[Data excerpts]
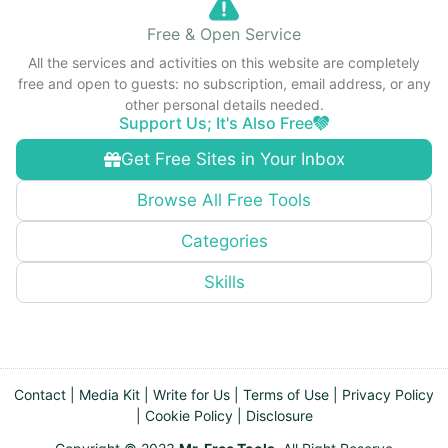
Free & Open Service
All the services and activities on this website are completely
free and open to guests: no subscription, email address, or any
other personal details needed.
Support Us; It's Also Free
Get Free Sites in Your Inbox
Browse All Free Tools
Categories
Skills
Contact
|
Media Kit
|
Write for Us
|
Terms of Use
|
Privacy Policy
|
Cookie Policy
|
Disclosure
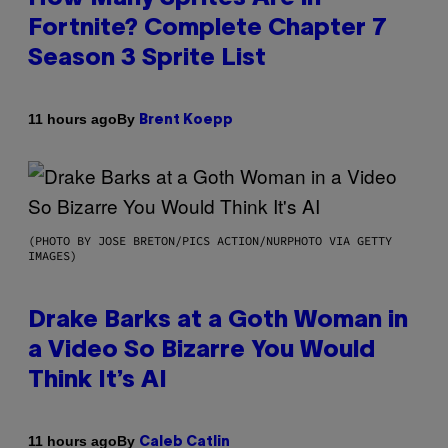
Fortnite? Complete Chapter 7
Season 3 Sprite List
By
11 hours ago
Brent Koepp
(PHOTO BY JOSE BRETON/PICS ACTION/NURPHOTO VIA GETTY
IMAGES)
Drake Barks at a Goth Woman in
a Video So Bizarre You Would
Think It’s AI
By
11 hours ago
Caleb Catlin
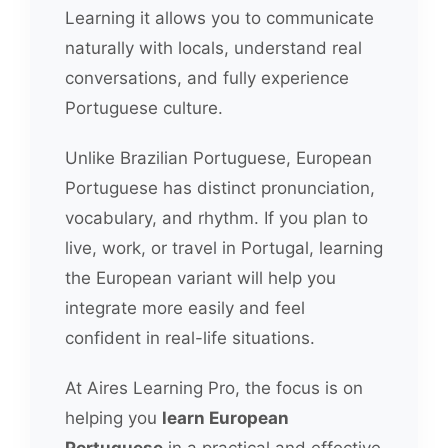
Learning it allows you to communicate
naturally with locals, understand real
conversations, and fully experience
Portuguese culture.
Unlike Brazilian Portuguese, European
Portuguese has distinct pronunciation,
vocabulary, and rhythm. If you plan to
live, work, or travel in Portugal, learning
the European variant will help you
integrate more easily and feel
confident in real-life situations.
At Aires Learning Pro, the focus is on
helping you
learn European
Portuguese
in a practical and effective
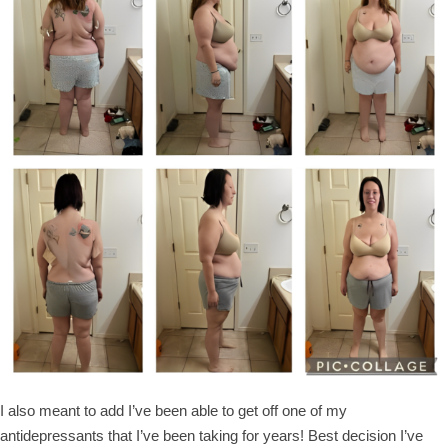
I also meant to add I’ve been able to get off one of my
antidepressants that I’ve been taking for years! Best decision I’ve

**What to work on**
Search the data for the string "real" and copy each line where it appears.

**Response for this exercise**
naturally with locals, understand real
confident in real-life situations.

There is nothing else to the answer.